Movies are an export item so in my model they would be imported to the
Linux Community and part of the embodied energy content of the movie
charged to input energy to entertain the Linux programmers and their
dependents and servers (people, not computers). All this local
entertainment and art would be done by and for people in the
community. This community would only have the amount of entertainment
that is typical for Linux Programmers and their dependents and their
servers (and the servers of the servers, etc., etc). For large
activities like the superbowl, you would have to substitute much
smaller activities like additional time at high school football games.

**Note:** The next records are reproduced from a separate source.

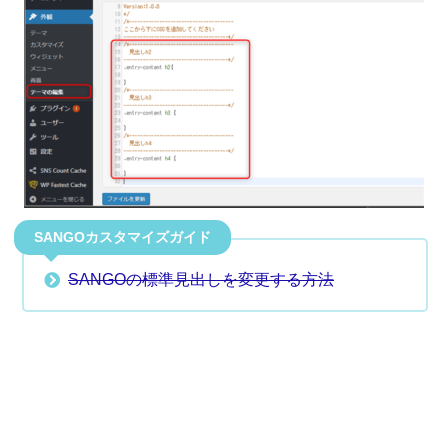
SANGOカスタマイズガイド
SANGOの標準見出しを変更する方法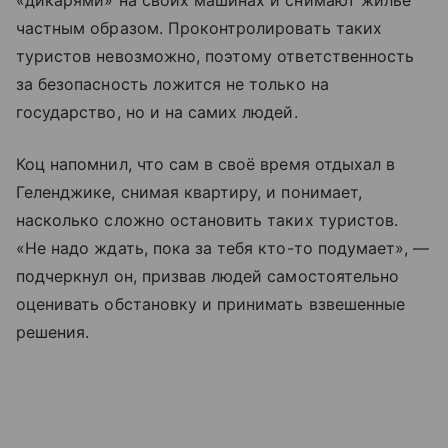
«дикарями» на своих машинах и снимают жильё
частным образом. Проконтролировать таких
туристов невозможно, поэтому ответственность
за безопасность ложится не только на
государство, но и на самих людей.
Коц напомнил, что сам в своё время отдыхал в
Геленджике, снимая квартиру, и понимает,
насколько сложно остановить таких туристов.
«Не надо ждать, пока за тебя кто-то подумает», —
подчеркнул он, призвав людей самостоятельно
оценивать обстановку и принимать взвешенные
решения.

So once you divide up all the industries of the world into a very
large number of communities, the Linux Community in the US might only
get 0.1% of the superbowl activity which would get transformed into perhaps
just a little longer play at a high school football game (or perhaps
just a longer halftime). There are likely a lot a similar situations.
The "company town analogy" which I'm presenting isn't an exact mapping
of real world economic activity into company towns but it does put a
boundary around the production of one good (such as ethanol or Linux
programs). Such system boundaries are common in thermodynamics.
> Your "cake" in this scenario is "the output of ethanol", "eating it
> to" is the ability to presume the output of ALL humans within the
> community MUST support the production of ethanol.
>
> > Sure, you can postulate an ideal community where there are no
> > thieves, parasites, and perhaps a bare minimum of art,
>
> The "there can be no crime" was only slightly tongue in cheek, but
> the real point is that being a criminal does NOT support the
> production of ethanol, so any "consumption" of resources or energy
> that you assign to the criminal element CANNOT be calculated as part
> of your input costs.
But all the workers, servers, children, and retirees in the town are a
random selection of people, and a very small percentage of such
people will involve themselves in non-trivial crime. So if you want
to produce ethanol, you'll have to have workers, and a small percent
of them or their servers and dependents will become involved in crime.